ROZDZIAŁ 15

235 11 1
                                    

Katya Viktor, jak się okazało, to bułgarka, z którą Draco umówił się na randkę po zwolneniu z Azkabanu, główna bohaterka artykułu: "DRACO MALFOY ZNAJDUJE MIŁOŚĆ".

Katya Viktor była również dziewczyną, z którą Draco spotkał się poprzedniego wieczoru. Prorok wydrukował zdjęcie, na którym ją całował, do tego dołączony był artykuł Skeeter, ubolewającej nad utratą pary czarodziei sukcesu.

W drodze do Kamienia Węgielnego Hermiona zatrzymała się w głównym biurze Proroka Codziennego, chwyciła gazetę i włożyła ją do torby. Kiedy już weszła do sklepu i przygotowała wszystko na nadchodzący dzień pracy, zostało jej dwie minuty do otwarcia - wyjęła gazetę.

Nie było nic na pierwszej stronie, ale przerzucała kartki, aż do sekcji towarzyskiej i plotkarskiej, którą prowadziła Skeeter. Znajdowało się tam zdjęcie Draco, odsuwającego włosy z twarzy Bułgarki i pochylającego się, by ją pocałować. Dziewczyna uśmiechnęła się do jego warg.

Hermiona zmarszczyła brwi, gdy obraz się powtórzył. Przyłapała Draco i Pansy Parkinson na całowaniu się na korytarzu wiele razy na piątym roku, kilka razy na szóstym. Czasami była zbyt zdenerwowana, żeby im przeszkodzić, wiedząc, że to będzie dwóch ślizgonów przeciwko jednemu gryfonowi. Czasami była na tyle zazdrosna, że nie chciała przerywać. Pansy lustrowała ją wzrokiej i obrzucała wyzwiskami, a Draco odwracał się jedynie by złapać oddech, patrząc przy tym na Hermionę lodowatym wzrokiem.

To zdjęcie jednak nie przypominało tego co widywała w szkole. Draco odsunął włosy Katyi od jej twarzy i pochylił się powoli. To było mniej... pospieszne.

Czy to znaczyło, że Draco mniej jej pragnął? Albo, wręcz przeciwnie, że pragnął jej bardziej?

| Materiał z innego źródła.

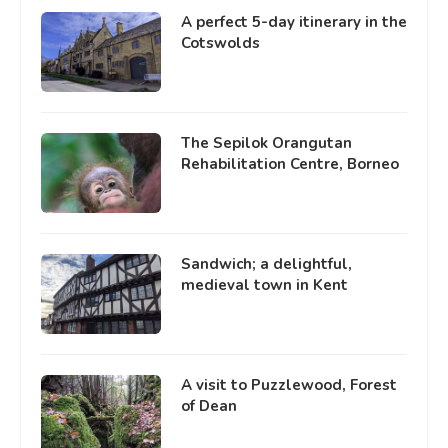
A perfect 5-day itinerary in the
Cotswolds
The Sepilok Orangutan
Rehabilitation Centre, Borneo
Sandwich; a delightful,
medieval town in Kent
A visit to Puzzlewood, Forest
of Dean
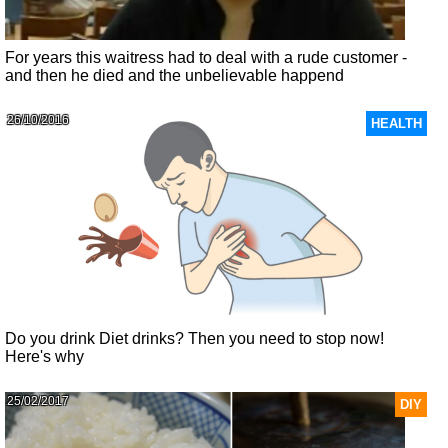
For years this waitress had to deal with a rude customer -
and then he died and the unbelievable happend
26/10/2016
HEALTH
Do you drink Diet drinks? Then you need to stop now!
Here's why
25/02/2017
DIY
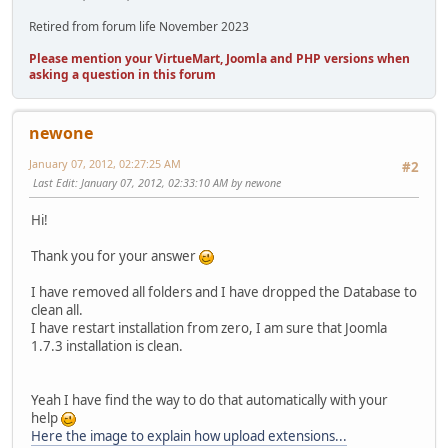
Retired from forum life November 2023
Please mention your VirtueMart, Joomla and PHP versions when
asking a question in this forum
newone
January 07, 2012, 02:27:25 AM
#2
Last Edit
: January 07, 2012, 02:33:10 AM by newone
Hi!
Thank you for your answer
I have removed all folders and I have dropped the Database to
clean all.
I have restart installation from zero, I am sure that Joomla
1.7.3 installation is clean.
Yeah I have find the way to do that automatically with your
help
Here the image to explain how upload extensions...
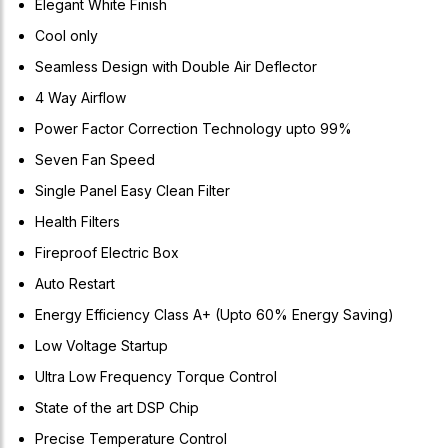
Elegant White Finish
Cool only
Seamless Design with Double Air Deflector
4 Way Airflow
Power Factor Correction Technology upto 99%
Seven Fan Speed
Single Panel Easy Clean Filter
Health Filters
Fireproof Electric Box
Auto Restart
Energy Efficiency Class A+ (Upto 60% Energy Saving)
Low Voltage Startup
Ultra Low Frequency Torque Control
State of the art DSP Chip
Precise Temperature Control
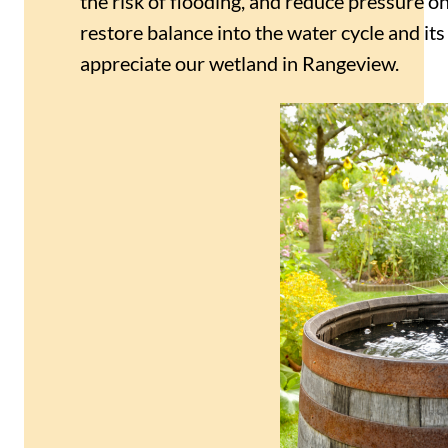
the risk of flooding, and reduce pressure o
restore balance into the water cycle and it
appreciate our wetland in Rangeview.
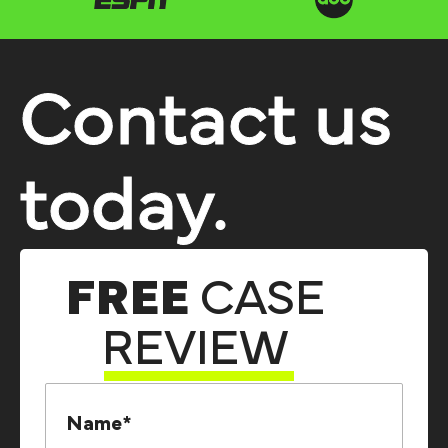
Contact us
today.
FREE
CASE
REVIEW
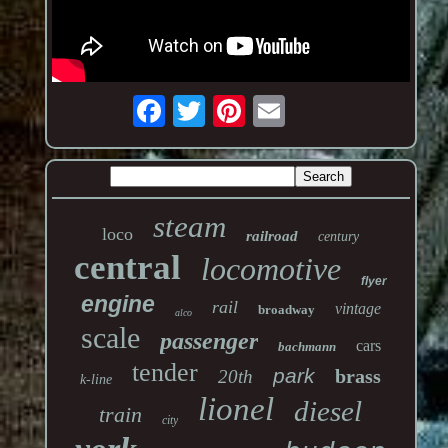
steam
loco
railroad
century
central
locomotive
flyer
engine
rail
vintage
broadway
alco
scale
passenger
cars
bachmann
tender
park
brass
20th
k-line
lionel
diesel
train
city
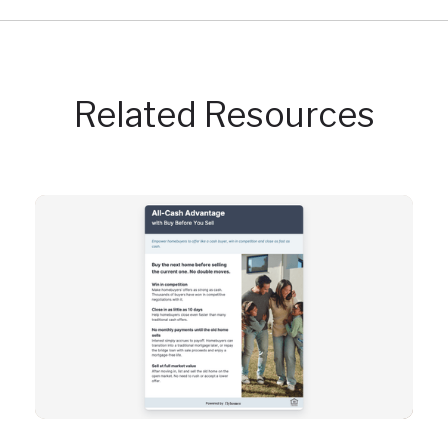
Related Resources
Resource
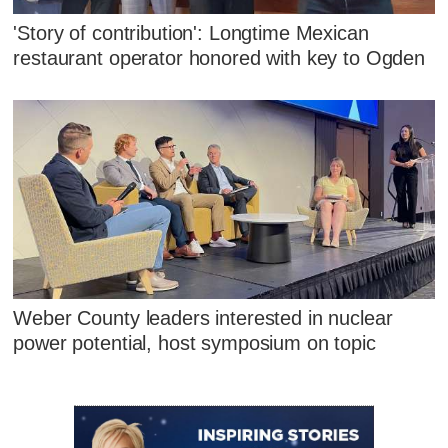
'Story of contribution': Longtime Mexican
restaurant operator honored with key to Ogden
Weber County leaders interested in nuclear
power potential, host symposium on topic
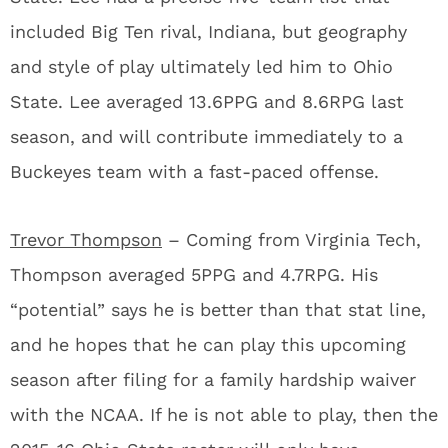
included Big Ten rival, Indiana, but geography
and style of play ultimately led him to Ohio
State. Lee averaged 13.6PPG and 8.6RPG last
season, and will contribute immediately to a
Buckeyes team with a fast-paced offense.
Trevor Thompson
– Coming from Virginia Tech,
Thompson averaged 5PPG and 4.7RPG. His
“potential” says he is better than that stat line,
and he hopes that he can play this upcoming
season after filing for a family hardship waiver
with the NCAA. If he is not able to play, then the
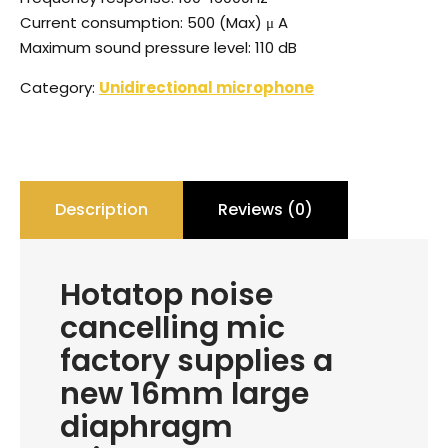
Current consumption: 500 (Max) μ A
Maximum sound pressure level: 110 dB
Category:
Unidirectional microphone
Description
Reviews (0)
Hotatop noise
cancelling mic
factory supplies a
new 16mm large
diaphragm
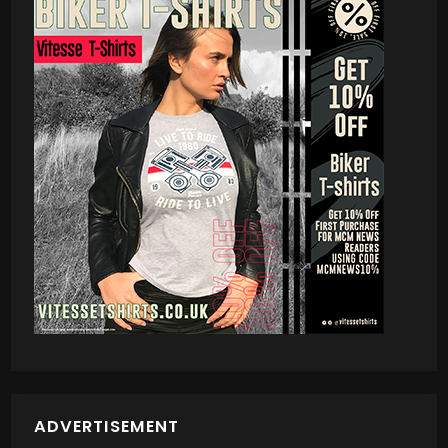
ADVERTISEMENT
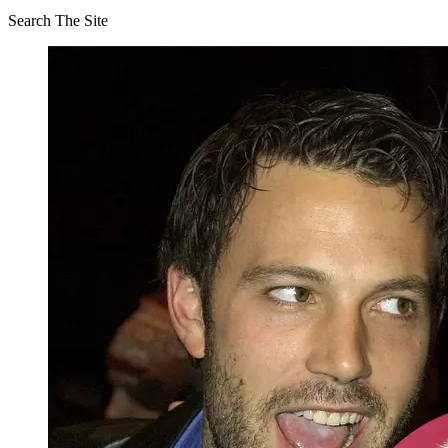
Search The Site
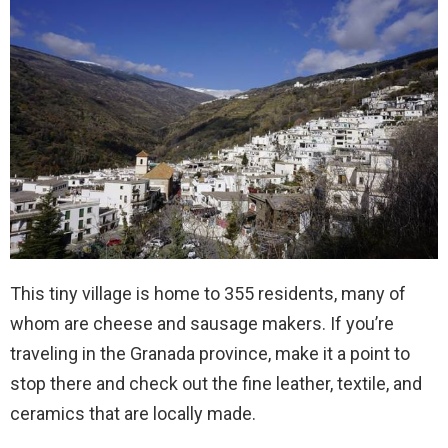
This tiny village is home to 355 residents, many of
whom are cheese and sausage makers. If you’re
traveling in the Granada province, make it a point to
stop there and check out the fine leather, textile, and
ceramics that are locally made.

Hermiona przejrzała resztę artykułu, krzywiąc się na widok swojego imienia.

Katya była modelką w Bułgarii, a jej ojciec był profesorem w Durmstrangu. O dziwo, była półkrwi. Ostatnia linijka rzuciła jej się w oczy:

"Biedna Hermiona Granger. Jak ona przyjmuje tę wiadomość?"

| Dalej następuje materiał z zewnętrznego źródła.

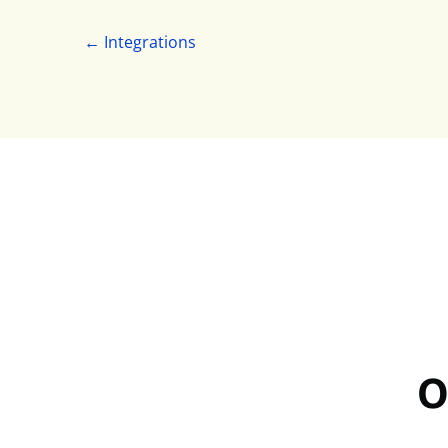
← Integrations
O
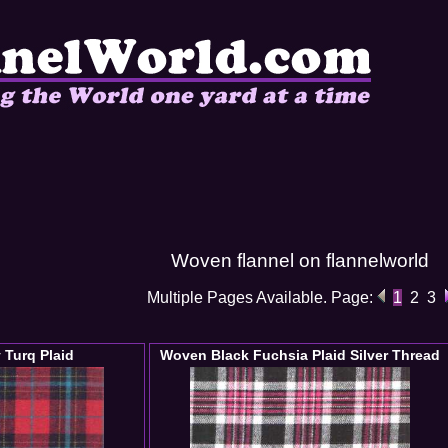
Woven flannel on flannelworld
Multiple Pages Available. Page:
1
2
3
 Turq Plaid
Woven Black Fuchsia Plaid Silver Thread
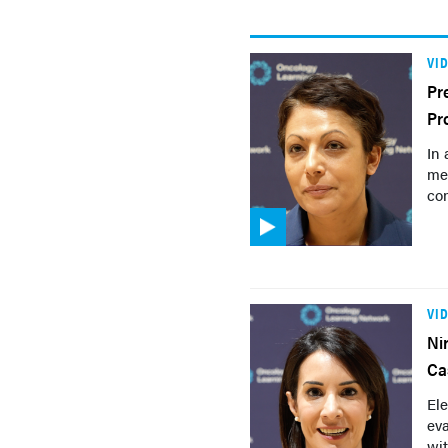
VI
Pr
Pr
In 
met
co
VI
Ni
Ca
Ele
eva
wit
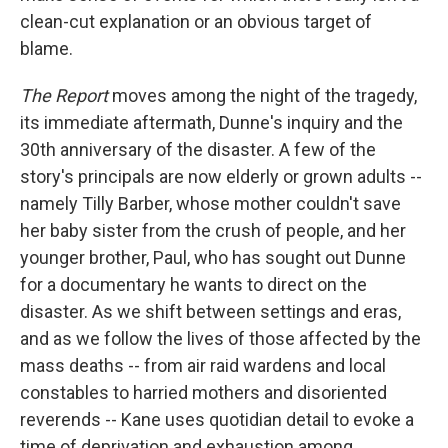
clean-cut explanation or an obvious target of
blame.
The Report
moves among the night of the tragedy,
its immediate aftermath, Dunne's inquiry and the
30th anniversary of the disaster. A few of the
story's principals are now elderly or grown adults --
namely Tilly Barber, whose mother couldn't save
her baby sister from the crush of people, and her
younger brother, Paul, who has sought out Dunne
for a documentary he wants to direct on the
disaster. As we shift between settings and eras,
and as we follow the lives of those affected by the
mass deaths -- from air raid wardens and local
constables to harried mothers and disoriented
reverends -- Kane uses quotidian detail to evoke a
time of deprivation and exhaustion among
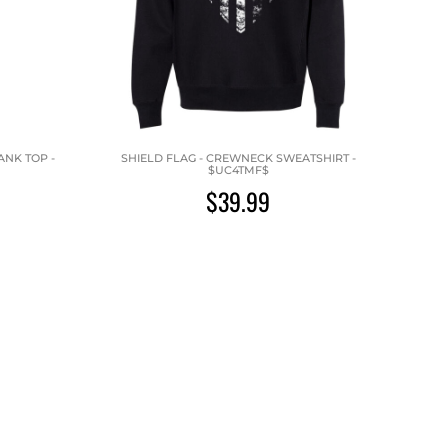
ANK TOP -
SHIELD FLAG - CREWNECK SWEATSHIRT -
$UC4TMF$
$39.99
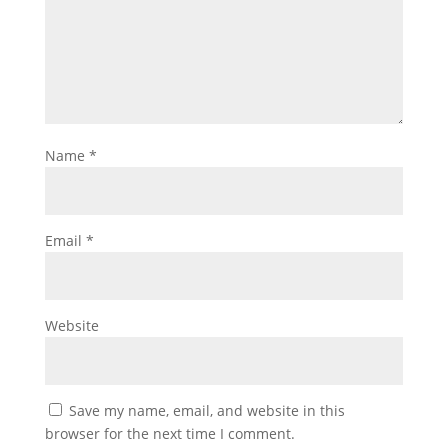
Name
*
Email
*
Website
Save my name, email, and website in this
browser for the next time I comment.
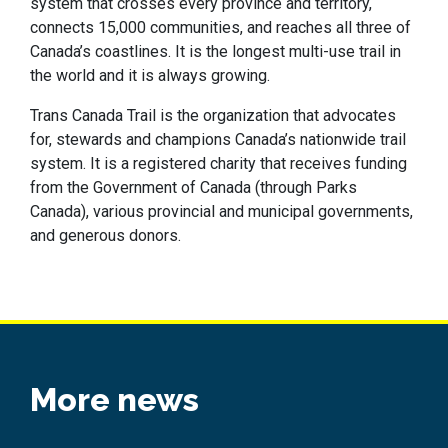
system that crosses every province and territory,
connects 15,000 communities, and reaches all three of
Canada’s coastlines. It is the longest multi-use trail in
the world and it is always growing.
Trans Canada Trail is the organization that advocates
for, stewards and champions Canada’s nationwide trail
system. It is a registered charity that receives funding
from the Government of Canada (through Parks
Canada), various provincial and municipal governments,
and generous donors.
More news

- Nie najlepiej. - Hermiona zaśmiała się sama do siebie, gdy weszli pierwsi klienci. Wyrzuciła gazetę do kosza na śmieci.

~*~

Po bardzo długim dniu pełnym litościwych spojrzeń z serii "Taka szkoda", w końcu nadszedł kwadrans po szóstej. Hermiona oparła się o ladę, gdy ostatni klienci żegnali ją na dobranoc. Cieszyła się spokojem przez całe dziesięć sekund, ponieważ drzwi otworzyły się ponownie.

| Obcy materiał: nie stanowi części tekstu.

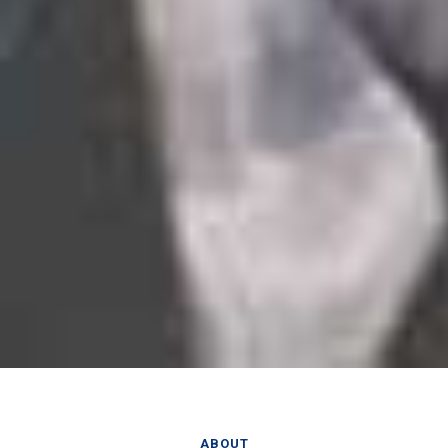
ABOUT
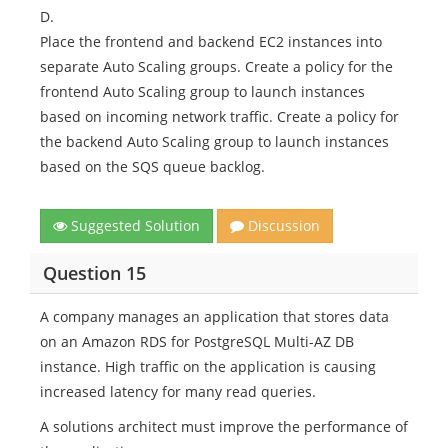
D.
Place the frontend and backend EC2 instances into
separate Auto Scaling groups. Create a policy for the
frontend Auto Scaling group to launch instances
based on incoming network traffic. Create a policy for
the backend Auto Scaling group to launch instances
based on the SQS queue backlog.
Suggested Solution
Discussion
Question 15
A company manages an application that stores data
on an Amazon RDS for PostgreSQL Multi-AZ DB
instance. High traffic on the application is causing
increased latency for many read queries.
A solutions architect must improve the performance of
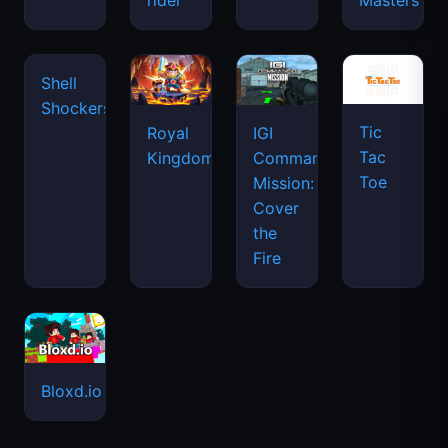
rider
Masters
waves
Shell
Shockers
Tic
Royal
IGI
Tac
Kingdom
Commando
Toe
Mission:
Cover
the
Fire
Bloxd.io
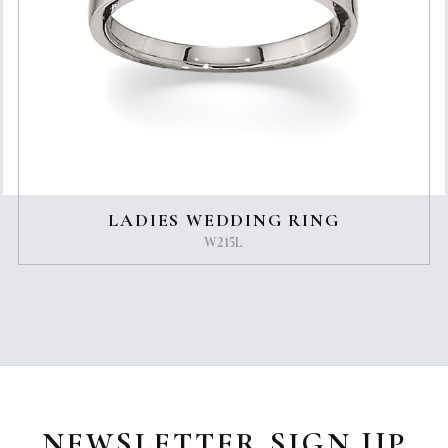
LADIES WEDDING RING
W215L
NEWSLETTER SIGN UP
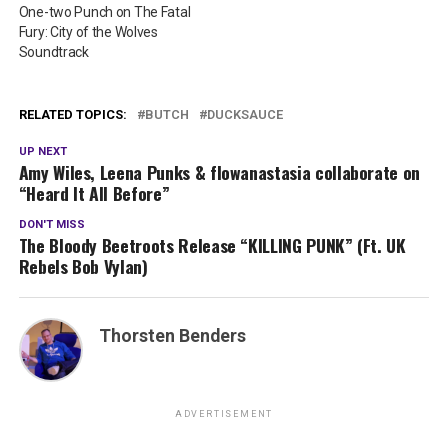
One-two Punch on The Fatal
Fury: City of the Wolves
Soundtrack
RELATED TOPICS:
BUTCH
DUCKSAUCE
UP NEXT
Amy Wiles, Leena Punks & flowanastasia collaborate on
“Heard It All Before”
DON'T MISS
The Bloody Beetroots Release “KILLING PUNK” (Ft. UK
Rebels Bob Vylan)
Thorsten Benders
ADVERTISEMENT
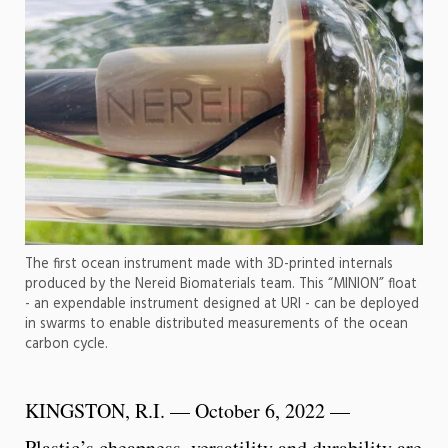
The first ocean instrument made with 3D-printed internals
produced by the Nereid Biomaterials team. This “MINION” float
- an expendable instrument designed at URI - can be deployed
in swarms to enable distributed measurements of the ocean
carbon cycle.
KINGSTON, R.I. — October 6, 2022 —
Plastic’s cheapness, versatility and durability are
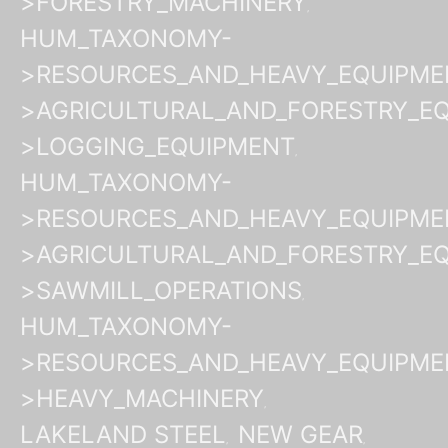
>FORESTRY_MACHINERY
HUM_TAXONOMY-
>RESOURCES_AND_HEAVY_EQUIPME
>AGRICULTURAL_AND_FORESTRY_E
>LOGGING_EQUIPMENT
HUM_TAXONOMY-
>RESOURCES_AND_HEAVY_EQUIPME
>AGRICULTURAL_AND_FORESTRY_E
>SAWMILL_OPERATIONS
HUM_TAXONOMY-
>RESOURCES_AND_HEAVY_EQUIPME
>HEAVY_MACHINERY
LAKELAND STEEL
NEW GEAR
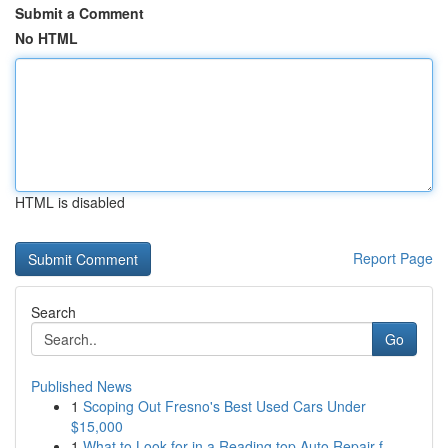
Submit a Comment
No HTML
HTML is disabled
Report Page
Search
Go
Published News
1
Scoping Out Fresno's Best Used Cars Under
$15,000
1
What to Look for in a Reading top Auto Repair f...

Draco Malfoy wszedł do środka. Zwęziła na niego oczy.

- Czego chcesz?

Uniósł na nią brew, gdy wskakiwał po schodach.

- Książki? Sprzedajecie je tutaj?

Sprawdziła swój zegarek.

- Zamykamy za czternaście minut. Musiałeś przyjść na sam koniec dnia?

- Cóż, nie chciałem żadnych gapiów ze względu na nasz gorący romans, Granger. - Oparł się o ladę, a ona odwróciła się do stosu książek, tak żeby nie widział jej rumieńców.

- Cokolwiek chcesz, załatw to szybko. Muszę jeszcze poukładać to wszystko.

- Ta pozycja jest zarezerwowana.

Zatrzymała się i spojrzała na półkę z rezerwami, dopiero teraz zauważając tam torbę. Wyciągnęła ją i zobaczyła kolejny tytuł z gatunku dziewczęcej literatury pięknej. Uniosła na niego brew, a on w zamian uniósł swoją. Zaczęła wpisywać dane do księgi, podczas gdy on ją obserwował.